Sample output of a pyspeedinsights Excel report

This is my first Python package release. All constructive feedback is welcome.

You can find it on GitHub and PyPI.

What is pyspeedinsights? Link to this heading

In short, pyspeedinsights is a command line tool that parses your sitemap, runs a Lighthouse analysis via the PageSpeed Insights API for every page, and writes the scores/values for each audit in a color-coded manner to an Excel sheet.

You can also run reports on single pages which output to raw JSON or Excel.

All the standard lighthouse categories (performance, a11y, SEO, etc.) and strategies (desktop, mobile) can be specified via command line arguments.

You can even control which individual metrics are written to Excel on top of the default audits.

Who’s it for?
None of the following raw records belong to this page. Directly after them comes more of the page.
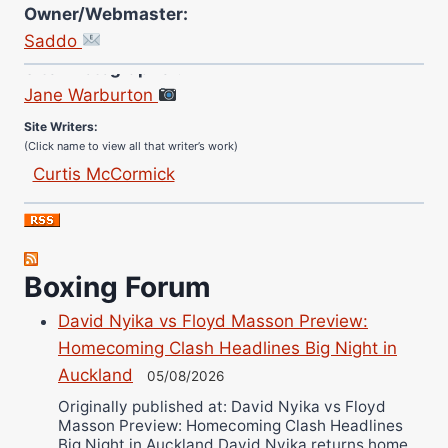
Owner/Webmaster:
Saddo
Site Photographer:
Jane Warburton
Site Writers:
(Click name to view all that writer’s work)
Curtis McCormick
Nick Chamberlain
Jose Espinoza
Robert Brizel
Boxing Forum
Richard Eberline
Danny Wilson
David Nyika vs Floyd Masson Preview:
Bruce Dingo
Homecoming Clash Headlines Big Night in
Alejandro Tostado
Auckland
05/08/2026
Ricky Jones
Originally published at: David Nyika vs Floyd
Masson Preview: Homecoming Clash Headlines
Wellington Amadulu
Big Night in Auckland David Nyika returns home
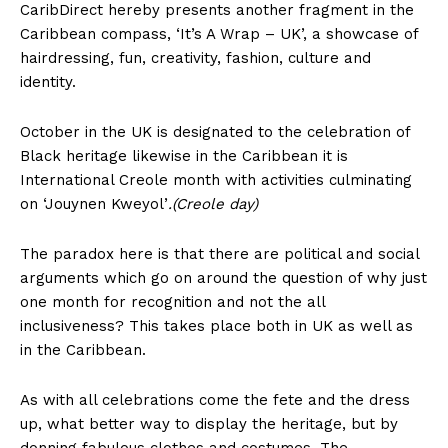
CaribDirect hereby presents another fragment in the
Caribbean compass, ‘It’s A Wrap – UK’, a showcase of
hairdressing, fun, creativity, fashion, culture and
identity.
October in the UK is designated to the celebration of
Black heritage likewise in the Caribbean it is
International Creole month with activities culminating
on ‘Jouynen Kweyol’
.(Creole day)
The paradox here is that there are political and social
arguments which go on around the question of why just
one month for recognition and not the all
inclusiveness? This takes place both in UK as well as
in the Caribbean.
As with all celebrations come the fete and the dress
up, what better way to display the heritage, but by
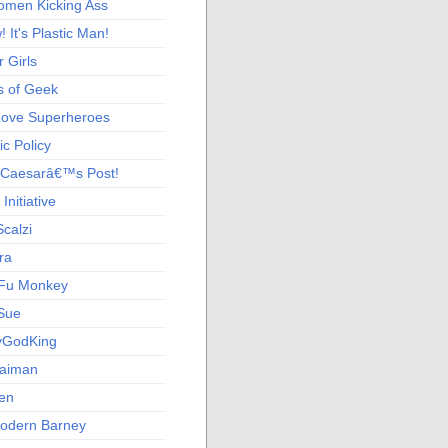
men Kicking Ass
 It's Plastic Man!
 Girls
s of Geek
 Love Superheroes
c Policy
 Caesarâ€™s Post!
nitiative
calzi
ra
Fu Monkey
Sue
yGodKing
Gaiman
ien
odern Barney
Link to this heading

This is more of an end-user command line tool. Although if anyone’s interested, I would be willing to improve the developer API to make it more extensible. There are also barely any tests written yet (I know, I’ll get on that).

If you’re looking for a 10k-foot view of your website performance, feel free to give it a spin.
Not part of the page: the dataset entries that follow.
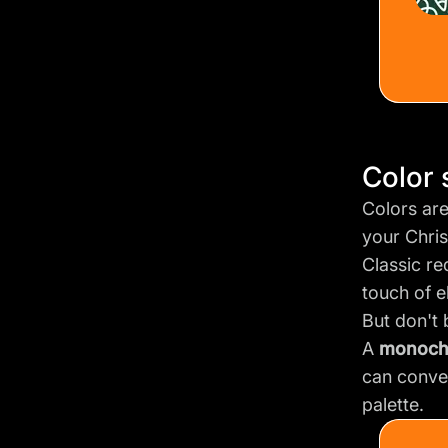
Color
Colors ar
your Chri
Classic re
touch of e
But don't 
A
monoch
can conve
palette.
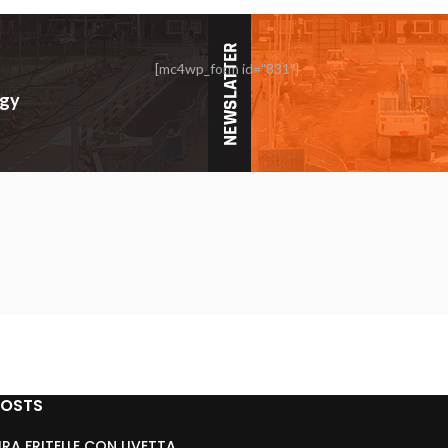
[mc4wp_form id="831"]
rgy
POSTS
RA FRITELLE CON UVETTA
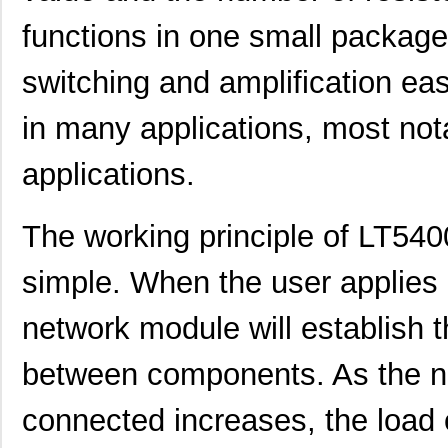
functions in one small packag
switching and amplification eas
in many applications, most not
applications.
LT5400BIMS8E-5#PBF
Linear Techn...
4.1
The working principle of LT5
LT5400BCMS8E-5#TRPBF
Linear Techn...
2.11
simple. When the user applies a
LT5400BMPMS8E-7#TRPBF
Linear Techn...
5.1
network module will establish 
LT5400BCMS8E-7#TRPBF
Linear Techn...
2.11
between components. As the 
LT5400ACMS8E-5#PBF
Linear Techn...
--
connected increases, the load
LT5400BIMS8E-4#TRPBF
Linear Techn...
2.3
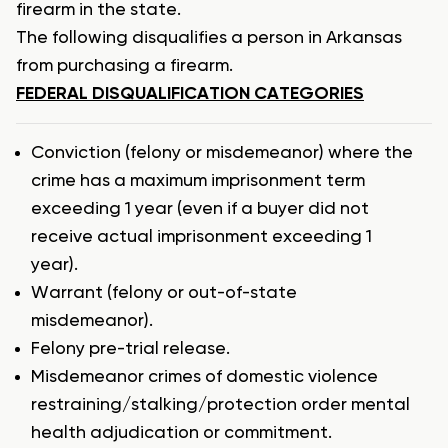
firearm in the state.
The following disqualifies a person in Arkansas
from purchasing a firearm.
FEDERAL DISQUALIFICATION CATEGORIES
Conviction (felony or misdemeanor) where the
crime has a maximum imprisonment term
exceeding 1 year (even if a buyer did not
receive actual imprisonment exceeding 1
year).
Warrant (felony or out-of-state
misdemeanor).
Felony pre-trial release.
Misdemeanor crimes of domestic violence
restraining/stalking/protection order mental
health adjudication or commitment.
I got the idea for this from a Reddit user who posted his JavaScript version in r/bigseo. Huge credit to u/arduinobits for the great idea.

I knew that the Python community would appreciate having a similar tool, so I got to work!

Challenges Link to this heading

It’s been a long time since I wrote something in Python that wasn’t a Django project. I had to completely teach myself Python packaging from scratch.

This included things like:

  • How to write a setup.cfg file with a console_scripts entry point
  • What to include in pyproject.toml
  • Where to keep tests and how to run them (I kept them separate from the package in a tests dir at the root of the project)
  • How to structure the project in general (I went with the src directory layout)
  • Adding auto re-formatting, import sorting, and linting with black, isort, flake8, and pre-commit hooks. This wasn’t necessary obviously, but a great learning experience nonetheless.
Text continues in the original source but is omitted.